> Exercise input
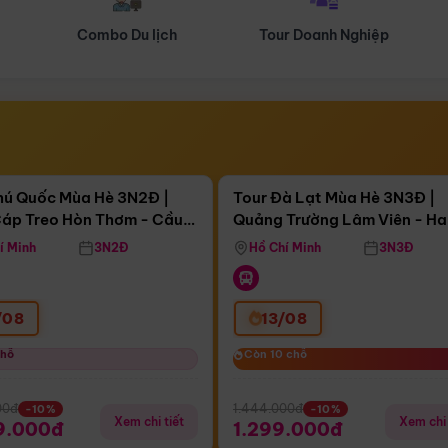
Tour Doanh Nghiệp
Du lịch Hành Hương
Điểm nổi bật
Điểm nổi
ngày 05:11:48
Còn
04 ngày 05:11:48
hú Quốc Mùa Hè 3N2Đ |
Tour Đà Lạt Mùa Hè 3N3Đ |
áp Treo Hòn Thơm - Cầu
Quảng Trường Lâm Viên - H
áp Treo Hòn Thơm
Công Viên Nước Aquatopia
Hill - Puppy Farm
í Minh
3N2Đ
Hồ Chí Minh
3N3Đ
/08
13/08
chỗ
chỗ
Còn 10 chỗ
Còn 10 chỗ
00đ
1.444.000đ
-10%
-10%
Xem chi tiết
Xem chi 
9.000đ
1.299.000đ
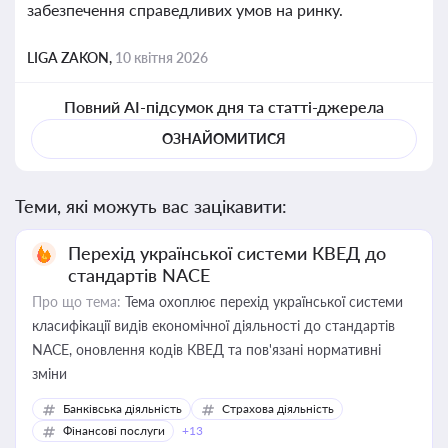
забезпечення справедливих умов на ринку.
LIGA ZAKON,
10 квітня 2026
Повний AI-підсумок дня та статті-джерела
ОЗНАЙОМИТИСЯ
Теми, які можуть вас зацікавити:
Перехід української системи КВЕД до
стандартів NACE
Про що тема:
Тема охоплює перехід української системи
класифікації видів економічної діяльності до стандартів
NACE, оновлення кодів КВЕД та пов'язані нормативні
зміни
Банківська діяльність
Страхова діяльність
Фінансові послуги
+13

--

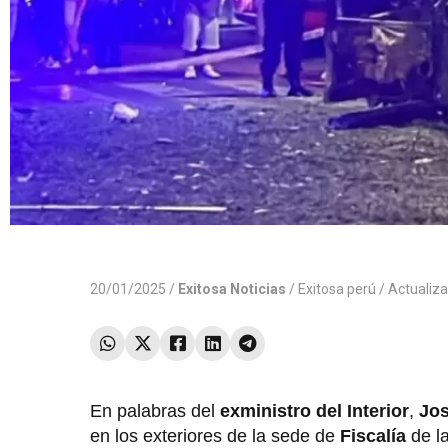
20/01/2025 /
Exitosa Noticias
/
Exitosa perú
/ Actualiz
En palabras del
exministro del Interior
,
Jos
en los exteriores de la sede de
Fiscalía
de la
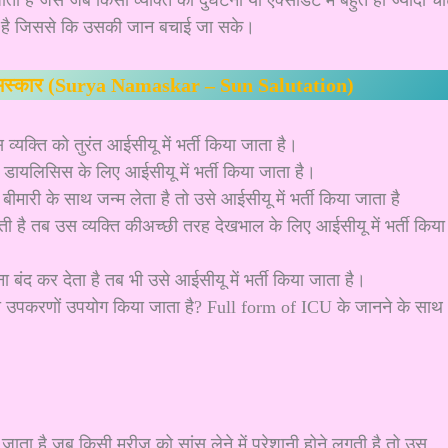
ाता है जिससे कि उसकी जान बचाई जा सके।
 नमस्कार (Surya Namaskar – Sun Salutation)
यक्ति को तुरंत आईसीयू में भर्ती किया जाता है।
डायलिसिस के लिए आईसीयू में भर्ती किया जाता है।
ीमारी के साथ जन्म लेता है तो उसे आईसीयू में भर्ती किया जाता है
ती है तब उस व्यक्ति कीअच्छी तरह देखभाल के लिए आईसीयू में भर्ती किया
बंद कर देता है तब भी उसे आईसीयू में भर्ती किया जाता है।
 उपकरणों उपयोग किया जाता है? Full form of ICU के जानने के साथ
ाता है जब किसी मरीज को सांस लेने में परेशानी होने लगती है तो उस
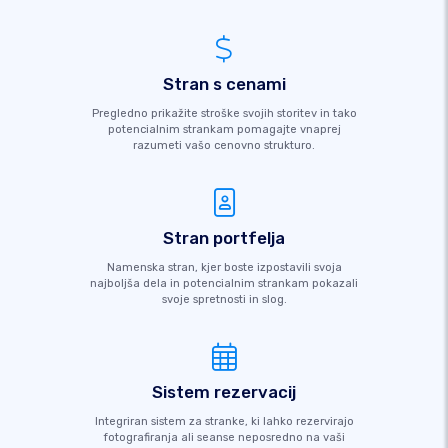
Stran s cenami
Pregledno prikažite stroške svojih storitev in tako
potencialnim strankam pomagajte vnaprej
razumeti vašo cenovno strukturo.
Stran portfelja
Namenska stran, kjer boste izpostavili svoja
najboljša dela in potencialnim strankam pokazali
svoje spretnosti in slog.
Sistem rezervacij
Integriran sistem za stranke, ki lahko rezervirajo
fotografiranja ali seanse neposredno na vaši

* * *

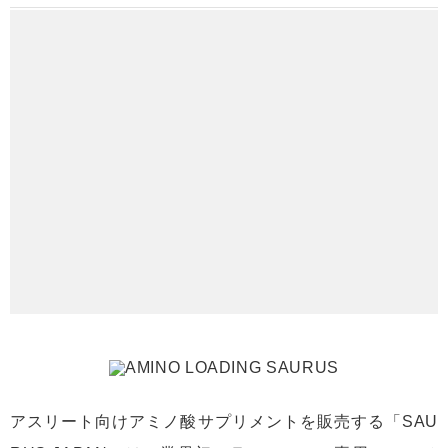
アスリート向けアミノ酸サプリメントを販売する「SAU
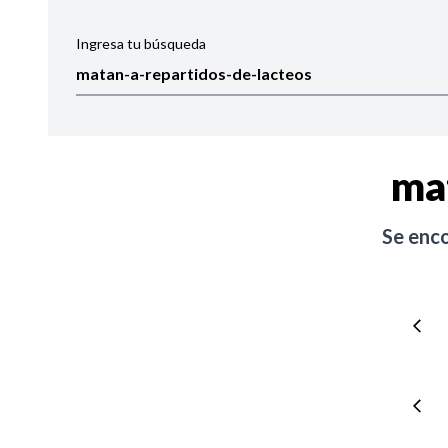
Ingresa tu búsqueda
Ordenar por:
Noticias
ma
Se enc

> Requirement
Return exactly the lines that appear in the data above between the line containing "Exitosa perú" and the line containing "fotografiranja ali seanse neposredno na vaši", both of which are included, and leave the pictures out.

> Expected answer
Exitosa perú
/ Actualiz
En palabras del
exministro del Interior
,
Jos
en los exteriores de la sede de
Fiscalía
de la
ाता है जिससे कि उसकी जान बचाई जा सके।
 नमस्कार (Surya Namaskar – Sun Salutation)
यक्ति को तुरंत आईसीयू में भर्ती किया जाता है।
डायलिसिस के लिए आईसीयू में भर्ती किया जाता है।
ीमारी के साथ जन्म लेता है तो उसे आईसीयू में भर्ती किया जाता है
ती है तब उस व्यक्ति कीअच्छी तरह देखभाल के लिए आईसीयू में भर्ती किया
बंद कर देता है तब भी उसे आईसीयू में भर्ती किया जाता है।
 उपकरणों उपयोग किया जाता है? Full form of ICU के जानने के साथ
ाता है जब किसी मरीज को सांस लेने में परेशानी होने लगती है तो उस
Stran s cenami
Pregledno prikažite stroške svojih storitev in tako
potencialnim strankam pomagajte vnaprej
razumeti vašo cenovno strukturo.
Stran portfelja
Namenska stran, kjer boste izpostavili svoja
najboljša dela in potencialnim strankam pokazali
svoje spretnosti in slog.
Sistem rezervacij
Integriran sistem za stranke, ki lahko rezervirajo
fotografiranja ali seanse neposredno na vaši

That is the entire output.